Acer sei zudem bei der Auswahl von OEM-Partnern nie so flexibel gewesen wie Compaq oder Dell. Stattdessen habe man sich stets bei den eigenen Fabriken bedienen müssen. Produkte, die dort nicht gefertigt wurden, konnte Acer - im Gegensatz etwa zu IBM mit seinen Handheld-Produkten - nicht anbieten. Mit der Unabhängigkeit von der Fertigungssparte erhalte Acer mehr Spielraum für sein Produktportfolio.
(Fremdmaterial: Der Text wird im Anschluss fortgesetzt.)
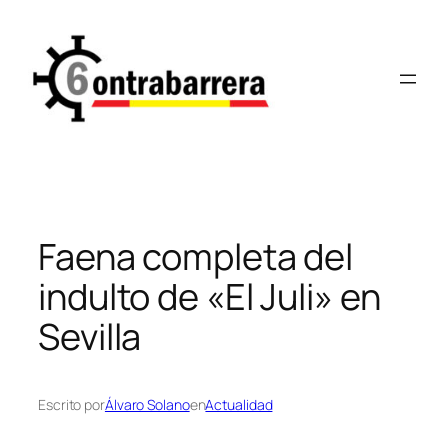
Saltar
al
contenido
Faena completa del
indulto de «El Juli» en
Sevilla
Escrito por
Álvaro Solano
en
Actualidad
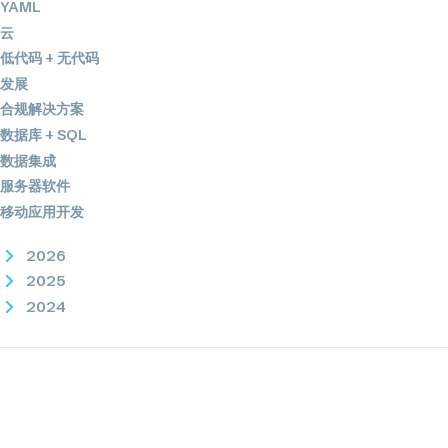
YAML
云
低代码 + 无代码
发展
合规解决方案
数据库 + SQL
数据集成
服务器软件
移动应用开发
2026
2025
2024
2023
2022
2021
2020
2019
Die Auftragsfertigung hat sich nicht nur für Acer als nachteilig erwiesen. Weil die DMS als Teil von Acer immer auch als Mitbewerber gesehen wurde, hielten sich die großen Abnehmer zunehmend mit Aufträgen zurück. Auch der Konjunkturabschwung wirkte sich negativ aus, die PC-Produktion fuhr Verluste ein.

Presseberichten, denen zufolge sich der Konzern wegen der starken chinesischen Konkurrenz aus der PC-Produktion verabschiede, mochte Ahrens nicht zustimmen. Acer betreibe selbst Fertigungsstätten in China, die Kosten würden sich kaum unterscheiden. Auch Wistron werde die chinesischen Fertigungsstätten nutzen. Die finanzielle Lage des größten taiwanischen IT-Unternehmens ist angespannt. In den ersten fünf Monaten des laufenden Jahres brach der Umsatz von Acer Inc. um 35 Prozent auf umgerechnet 870 Millionen Dollar ein. Nach der teuren Reorganisation erwartet Acer im Jahr 2004 wieder Gewinne in Höhe von 437 Millionen Dollar.